Aan Kurniawan 1 and Zainal A. Hasibuan 2
Faculty of Computer Science, University of Indonesia
email: aan.kurniawan@ui.ac.id 1, zhasibua@cs.ui.ac.id 2

ABSTRACT

Educational resources usually reside in the digital library, e-learning and e-laboratory systems. Many of the systems have been developed using different technologies, platforms, protocols and architectures. These systems maintain a large number of digital objects that are stored in many different storage systems and data formats with differences in: schema, access rights, metadata attributes, and ontologies. This study proposes a generic architecture for sharing educational resources in the heterogeneous environments using data grid. The architecture is designed based on the two common types of data: structured and unstructured data.

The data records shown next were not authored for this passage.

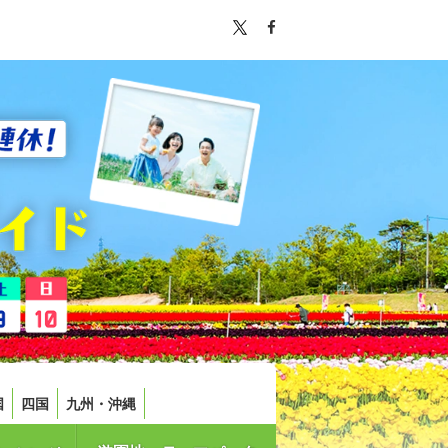
国
四国
九州・沖縄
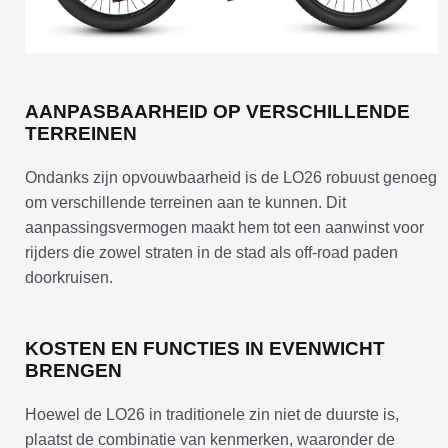
AANPASBAARHEID OP VERSCHILLENDE
TERREINEN
Ondanks zijn opvouwbaarheid is de LO26 robuust genoeg
om verschillende terreinen aan te kunnen. Dit
aanpassingsvermogen maakt hem tot een aanwinst voor
rijders die zowel straten in de stad als off-road paden
doorkruisen.
KOSTEN EN FUNCTIES IN EVENWICHT
BRENGEN
Hoewel de LO26 in traditionele zin niet de duurste is,
plaatst de combinatie van kenmerken, waaronder de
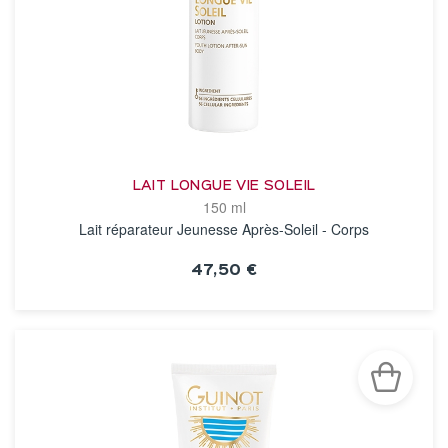
LAIT LONGUE VIE SOLEIL
150 ml
Lait réparateur Jeunesse Après-Soleil - Corps
47,50 €
VOIR LA FICHE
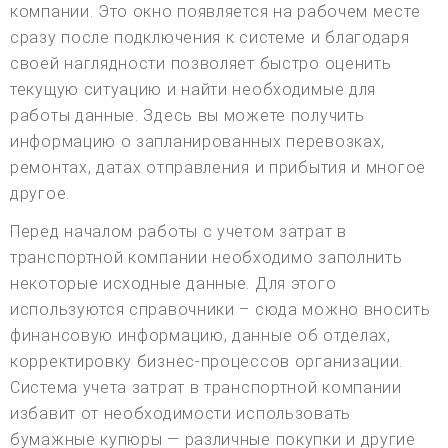
компании. Это окно появляется на рабочем месте
сразу после подключения к системе и благодаря
своей наглядности позволяет быстро оценить
текущую ситуацию и найти необходимые для
работы данные. Здесь вы можете получить
информацию о запланированных перевозках,
ремонтах, датах отправления и прибытия и многое
другое.
Перед началом работы с учетом затрат в
транспортной компании необходимо заполнить
некоторые исходные данные. Для этого
используются справочники – сюда можно вносить
финансовую информацию, данные об отделах,
корректировку бизнес-процессов организации.
Система учета затрат в транспортной компании
избавит от необходимости использовать
бумажные купюры — различные покупки и другие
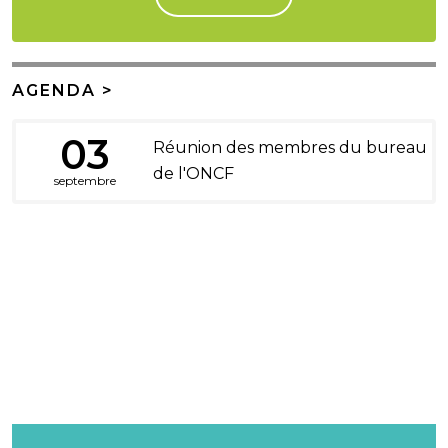
AGENDA >
03
Réunion des membres du bureau
de l'ONCF
septembre
DONS ET LEGS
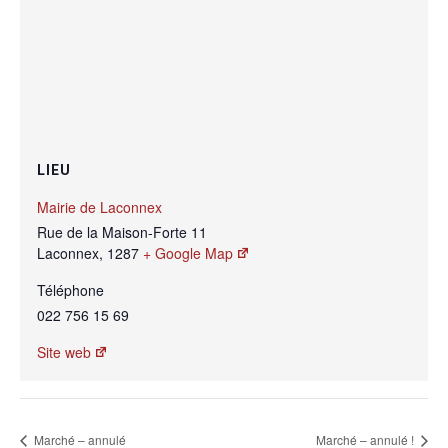
LIEU
Mairie de Laconnex
Rue de la Maison-Forte 11
Laconnex
,
1287
+ Google Map
Téléphone
022 756 15 69
Site web
Marché – annulé
Marché – annulé !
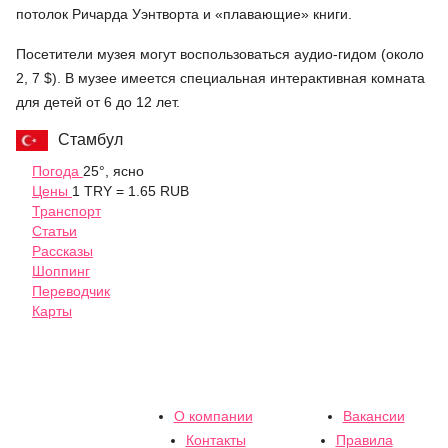
потолок Ричарда Уэнтворта и «плавающие» книги.
Посетители музея могут воспользоваться аудио-гидом (около
2, 7 $). В музее имеется специальная интерактивная комната
для детей от 6 до 12 лет.
Стамбул
Погода
25°, ясно
Цены
1 TRY = 1.65 RUB
Транспорт
Статьи
Рассказы
Шоппинг
Переводчик
Карты
О компании
Вакансии
Контакты
Правила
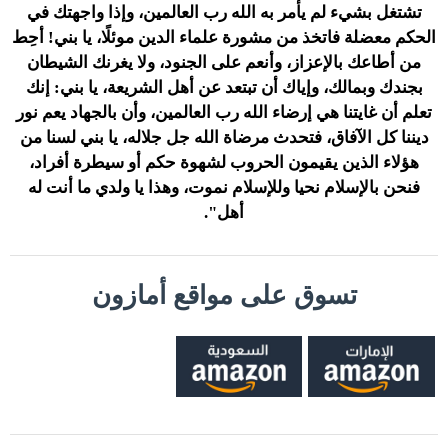
تشتغل بشيء لم يأمر به الله رب العالمين، وإذا واجهتك في
الحكم معضلة فاتخذ من مشورة علماء الدين موئلًا، يا بني! أحِط
من أطاعك بالإعزاز، وأنعم على الجنود، ولا يغرنك الشيطان
بجندك وبمالك، وإياك أن تبتعد عن أهل الشريعة، يا بني: إنك
تعلم أن غايتنا هي إرضاء الله رب العالمين، وأن بالجهاد يعم نور
ديننا كل الآفاق، فتحدث مرضاة الله جل جلاله، يا بني لسنا من
هؤلاء الذين يقيمون الحروب لشهوة حكم أو سيطرة أفراد،
فنحن بالإسلام نحيا وللإسلام نموت، وهذا يا ولدي ما أنت له
أهل".
تسوق على مواقع أمازون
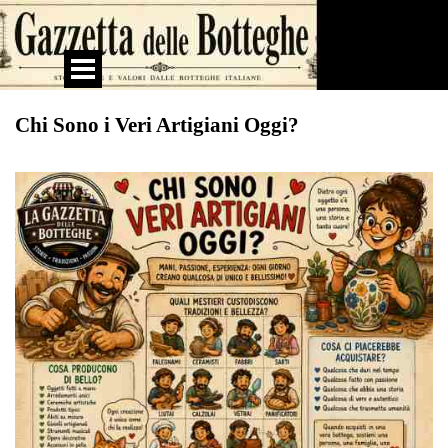
Vai ai contenuti
Salta menù
Chi Sono i Veri Artigiani Oggi?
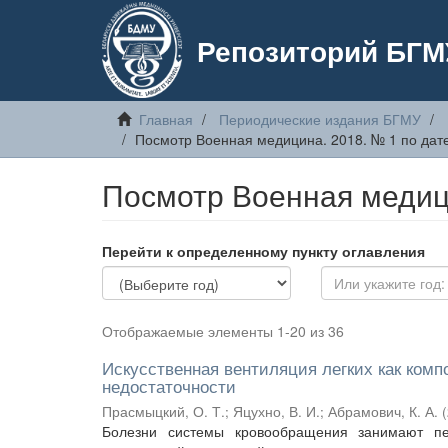
Репозиторий БГМ
Главная
Периодические издания БГМУ
Посмотр Военная медицина. 2018. № 1 по дат
Посмотр Военная медици
Перейти к определенному пункту оглавления
Отображаемые элементы 1-20 из 36
Искусственная вентиляция легких как комп
недостаточности
Прасмыцкий, О. Т.
;
Яцухно, В. И.
;
Абрамович, К. А.
(
Болезни системы кровообращения занимают пе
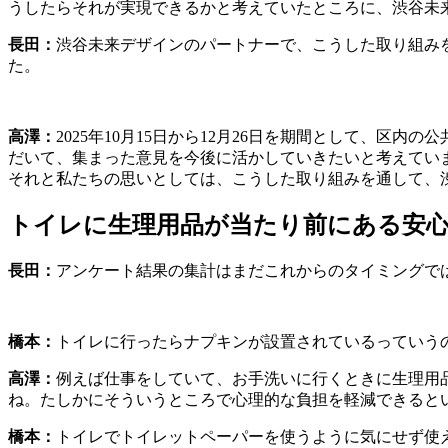
うしたらそれが実現できるかと考えていたところに、渋谷未
長田：
渋谷未来デザインのパートナーで、こうした取り組み
た。
高澤：
2025年10月15日から12月26日を期間として、
だいて、集まった意見を今後に活かしていきたいと考えてい
それと私たちの思いとしては、こうした取り組みを通して、
トイレに生理用品が当たり前にある安
長田：
アンケート結果の集計はまだこれからのタイミングで
橋本：
トイレに行ったらナプキンが設置されているっていう
高澤：
例えば仕事をしていて、お手洗いに行くときに生理用
ね。たしかにそういうところで心理的な負担を軽減できると
橋本：
トイレでトイレットペーパーを使うように気にせず使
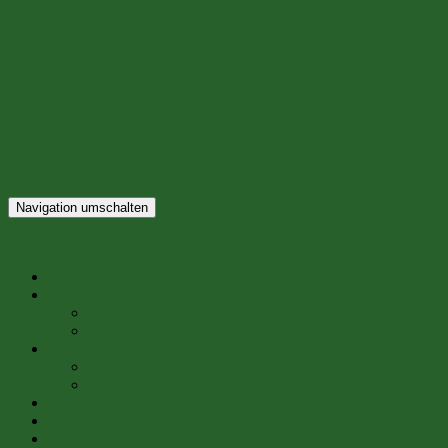
Navigation umschalten
Die Dorfzeitung
Startseite
Kleinanzeigen
Kleinanzeige aufgeben
Kleinanzeige korrigieren/löschen
Abo / Newsletter
E-Mail-Abo (Newsletter)
Abo per Post
Werben
Archiv
Kontakt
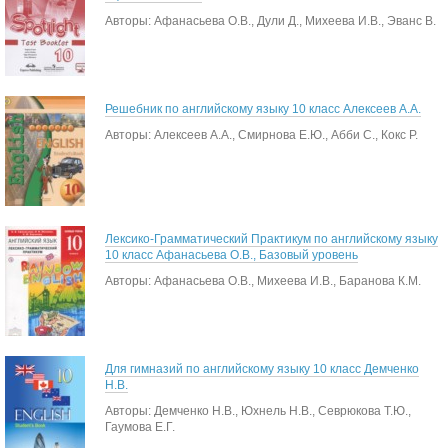
Авторы: Афанасьева О.В., Дули Д., Михеева И.В., Эванс В.
Решебник по английскому языку 10 класс Алексеев А.А.
Авторы: Алексеев А.А., Смирнова Е.Ю., Абби С., Кокс Р.
Лексико-Грамматический Практикум по английскому языку
10 класс Афанасьева О.В., Базовый уровень
Авторы: Афанасьева О.В., Михеева И.В., Баранова К.М.
Для гимназий по английскому языку 10 класс Демченко
Н.В.
Авторы: Демченко Н.В., Юхнель Н.В., Севрюкова Т.Ю.,
Гаумова Е.Г.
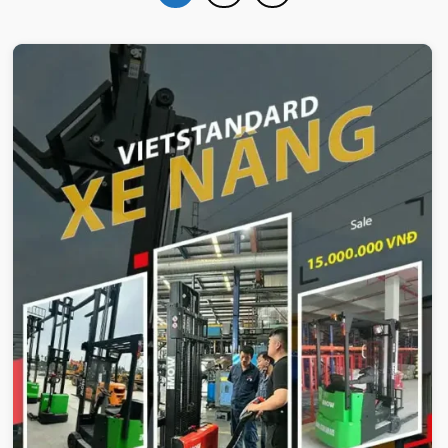
VIETSTANDARD VIỆT NAM
Xe-nang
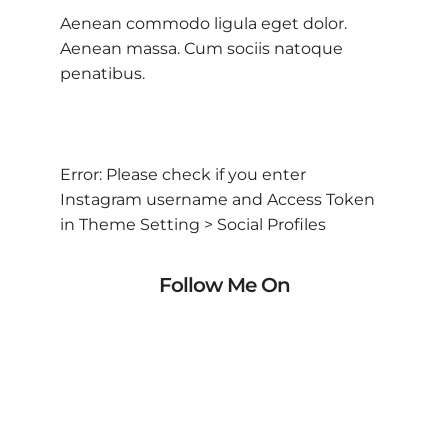
Aenean commodo ligula eget dolor.
Aenean massa. Cum sociis natoque
penatibus.
Error: Please check if you enter
Instagram username and Access Token
in Theme Setting > Social Profiles
Follow Me On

This architecture will improve the accessibility, integration and management of those educational resources.

Keywords: resource sharing, data grid, digital library

1. INTRODUCTION

Currently, the increasing social demands on high quality educational resources of higher education cannot be fulfilled only by the available educators and conventional libraries. With the advances of information technology, many learning materials and academic journals created by universities have been converted into digital objects. The rapid growth of Internet infrastructure accelerates the transformation of conventional libraries and learning to the digital libraries and e-learning. This transformation greatly affects the way of people to get information and learn. Accessing information and learning now can be done from anywhere at any time.

Since many digital library, e-learning and e-laboratory systems have been developed using different technologies, platforms, protocols and architectures, they will potentially introduce the problem of information islands. In order to address this problem, some previous works [1][2][3][4] proposed the use of grid technology that has the capability of integrating the heterogeneous platforms. However, most of them considered that the shared resources are only files or unstructured data. Educational resources consist of not only unstructured data, but also structured data. Much information such as the metadata describing the shared digital objects and the XML formatted documents is stored in a database. This information also needs to be shared with other systems.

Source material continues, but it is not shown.